Your assignment: Look for the string "System" in the listing below and copy every line in which it appears.

Data supplied Block Start

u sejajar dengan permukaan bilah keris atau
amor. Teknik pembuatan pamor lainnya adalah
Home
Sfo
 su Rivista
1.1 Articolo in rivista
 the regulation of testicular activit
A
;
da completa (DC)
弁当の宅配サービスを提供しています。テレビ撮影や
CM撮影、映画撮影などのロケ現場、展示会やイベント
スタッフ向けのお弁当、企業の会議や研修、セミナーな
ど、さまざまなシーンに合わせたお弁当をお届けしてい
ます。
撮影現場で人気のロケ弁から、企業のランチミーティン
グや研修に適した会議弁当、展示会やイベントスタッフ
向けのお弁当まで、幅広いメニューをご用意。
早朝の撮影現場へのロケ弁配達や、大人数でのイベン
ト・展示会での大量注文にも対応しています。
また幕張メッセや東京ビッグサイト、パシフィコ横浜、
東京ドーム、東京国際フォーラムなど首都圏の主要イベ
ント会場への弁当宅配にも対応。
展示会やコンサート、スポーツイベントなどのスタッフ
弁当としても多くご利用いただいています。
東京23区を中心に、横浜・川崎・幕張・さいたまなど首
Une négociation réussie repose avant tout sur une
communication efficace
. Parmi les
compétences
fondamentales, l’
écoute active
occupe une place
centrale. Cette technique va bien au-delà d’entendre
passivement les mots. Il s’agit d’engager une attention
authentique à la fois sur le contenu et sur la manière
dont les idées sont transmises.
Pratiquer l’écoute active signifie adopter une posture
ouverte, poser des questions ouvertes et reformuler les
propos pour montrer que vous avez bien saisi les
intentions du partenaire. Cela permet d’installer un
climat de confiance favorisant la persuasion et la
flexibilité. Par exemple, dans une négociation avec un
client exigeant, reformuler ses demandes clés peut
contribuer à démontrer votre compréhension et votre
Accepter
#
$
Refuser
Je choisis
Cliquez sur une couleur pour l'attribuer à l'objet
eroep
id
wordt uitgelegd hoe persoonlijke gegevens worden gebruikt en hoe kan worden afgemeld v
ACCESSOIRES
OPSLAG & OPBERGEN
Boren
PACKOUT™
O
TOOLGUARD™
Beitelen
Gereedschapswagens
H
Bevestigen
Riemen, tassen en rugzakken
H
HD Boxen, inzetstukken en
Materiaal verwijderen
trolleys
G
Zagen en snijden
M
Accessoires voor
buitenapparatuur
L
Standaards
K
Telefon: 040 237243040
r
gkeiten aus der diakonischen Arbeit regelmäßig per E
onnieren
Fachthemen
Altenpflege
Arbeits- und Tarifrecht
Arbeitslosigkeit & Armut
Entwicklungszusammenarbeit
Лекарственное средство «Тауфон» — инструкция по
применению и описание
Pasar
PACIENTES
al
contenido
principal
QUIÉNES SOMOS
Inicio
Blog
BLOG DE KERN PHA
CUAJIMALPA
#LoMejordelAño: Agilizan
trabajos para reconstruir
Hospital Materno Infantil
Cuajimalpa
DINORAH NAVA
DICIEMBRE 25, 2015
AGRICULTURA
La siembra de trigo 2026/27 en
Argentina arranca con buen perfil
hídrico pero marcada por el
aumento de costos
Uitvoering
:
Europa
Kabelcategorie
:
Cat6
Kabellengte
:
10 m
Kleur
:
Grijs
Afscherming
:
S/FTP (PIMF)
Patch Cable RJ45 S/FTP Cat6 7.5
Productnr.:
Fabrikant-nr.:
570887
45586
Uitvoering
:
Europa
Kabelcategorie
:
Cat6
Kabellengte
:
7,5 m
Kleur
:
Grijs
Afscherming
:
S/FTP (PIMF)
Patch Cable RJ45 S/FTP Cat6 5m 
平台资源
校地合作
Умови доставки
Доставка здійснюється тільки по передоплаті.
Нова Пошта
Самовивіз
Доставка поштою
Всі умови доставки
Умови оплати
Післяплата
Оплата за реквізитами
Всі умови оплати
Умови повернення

Data supplied Block End
Data supplied Block Start

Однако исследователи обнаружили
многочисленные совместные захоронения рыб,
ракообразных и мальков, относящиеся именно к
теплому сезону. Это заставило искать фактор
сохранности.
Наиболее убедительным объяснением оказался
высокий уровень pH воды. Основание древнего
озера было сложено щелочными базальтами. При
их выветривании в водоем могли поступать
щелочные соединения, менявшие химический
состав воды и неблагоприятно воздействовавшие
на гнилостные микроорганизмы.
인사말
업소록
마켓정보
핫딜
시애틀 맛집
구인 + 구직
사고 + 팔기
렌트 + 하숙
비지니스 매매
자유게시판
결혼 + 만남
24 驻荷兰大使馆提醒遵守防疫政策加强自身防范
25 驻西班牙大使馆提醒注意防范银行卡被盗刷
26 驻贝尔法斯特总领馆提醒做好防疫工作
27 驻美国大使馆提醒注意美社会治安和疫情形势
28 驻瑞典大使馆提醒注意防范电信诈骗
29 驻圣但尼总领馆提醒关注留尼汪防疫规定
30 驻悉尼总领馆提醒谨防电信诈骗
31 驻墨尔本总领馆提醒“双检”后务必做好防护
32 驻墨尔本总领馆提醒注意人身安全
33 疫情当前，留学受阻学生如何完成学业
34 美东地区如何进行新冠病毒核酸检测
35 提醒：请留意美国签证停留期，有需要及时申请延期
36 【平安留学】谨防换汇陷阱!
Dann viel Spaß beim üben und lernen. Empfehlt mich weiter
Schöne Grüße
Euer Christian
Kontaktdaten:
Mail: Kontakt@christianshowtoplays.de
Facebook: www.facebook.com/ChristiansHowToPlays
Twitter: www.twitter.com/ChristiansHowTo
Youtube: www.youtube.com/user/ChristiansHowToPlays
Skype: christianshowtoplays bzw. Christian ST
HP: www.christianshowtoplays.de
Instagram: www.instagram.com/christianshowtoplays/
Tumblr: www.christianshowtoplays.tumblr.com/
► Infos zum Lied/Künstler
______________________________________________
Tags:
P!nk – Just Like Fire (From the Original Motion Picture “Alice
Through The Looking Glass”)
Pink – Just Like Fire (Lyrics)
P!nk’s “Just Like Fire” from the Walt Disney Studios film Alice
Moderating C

Data supplied Block End
Data supplied Block Start

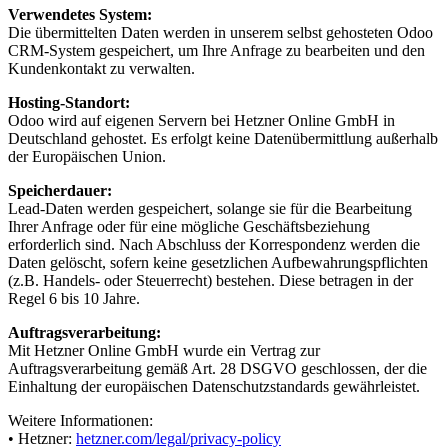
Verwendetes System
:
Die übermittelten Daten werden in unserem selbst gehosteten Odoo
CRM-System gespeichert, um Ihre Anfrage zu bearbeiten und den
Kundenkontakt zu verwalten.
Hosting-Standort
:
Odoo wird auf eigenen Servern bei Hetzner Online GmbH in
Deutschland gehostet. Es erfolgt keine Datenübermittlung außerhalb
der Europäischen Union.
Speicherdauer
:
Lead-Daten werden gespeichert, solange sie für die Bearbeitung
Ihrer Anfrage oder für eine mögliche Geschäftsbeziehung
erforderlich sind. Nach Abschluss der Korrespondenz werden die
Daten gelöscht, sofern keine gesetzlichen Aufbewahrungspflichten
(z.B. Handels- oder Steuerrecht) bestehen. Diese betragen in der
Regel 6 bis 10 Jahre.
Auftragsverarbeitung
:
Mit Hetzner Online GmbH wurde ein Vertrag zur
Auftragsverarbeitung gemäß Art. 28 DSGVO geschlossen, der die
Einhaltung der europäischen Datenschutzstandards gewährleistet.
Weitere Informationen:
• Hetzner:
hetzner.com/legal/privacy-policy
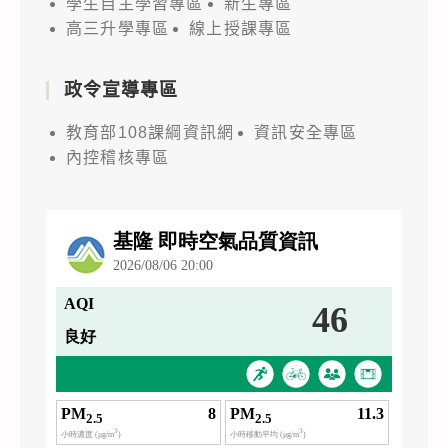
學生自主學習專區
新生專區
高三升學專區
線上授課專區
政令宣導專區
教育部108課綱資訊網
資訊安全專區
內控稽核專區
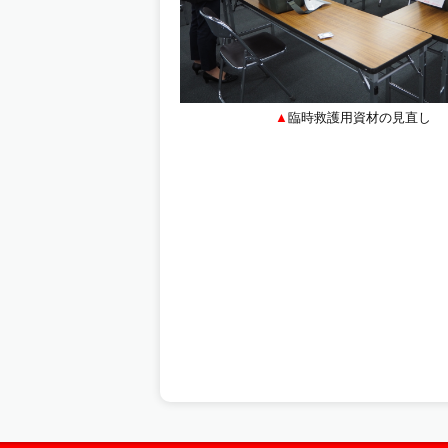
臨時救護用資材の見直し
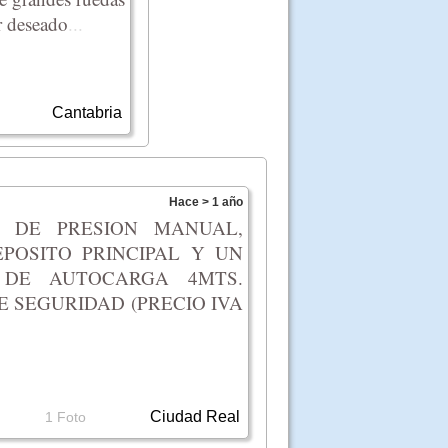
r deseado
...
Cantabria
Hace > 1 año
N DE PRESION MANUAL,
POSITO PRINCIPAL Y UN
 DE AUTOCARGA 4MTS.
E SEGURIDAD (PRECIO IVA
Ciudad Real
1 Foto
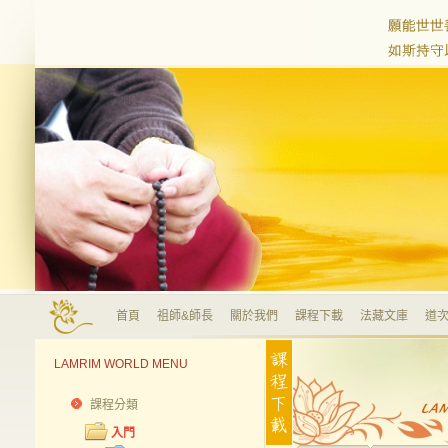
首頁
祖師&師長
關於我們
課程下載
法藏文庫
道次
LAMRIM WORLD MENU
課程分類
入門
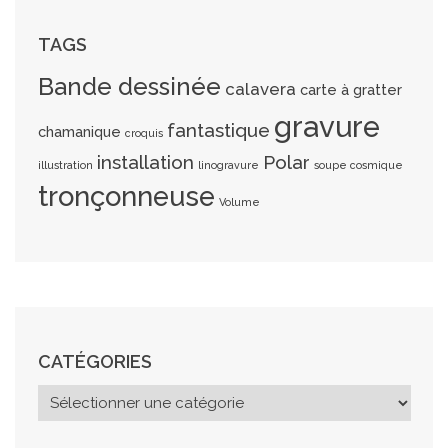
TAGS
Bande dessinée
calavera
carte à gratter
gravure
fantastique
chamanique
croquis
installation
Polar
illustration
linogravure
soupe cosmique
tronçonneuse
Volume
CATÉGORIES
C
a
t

Data supplied Block End

Response area:
Verwendetes System
CRM-System gespeichert, um Ihre Anfrage zu bearbeiten und den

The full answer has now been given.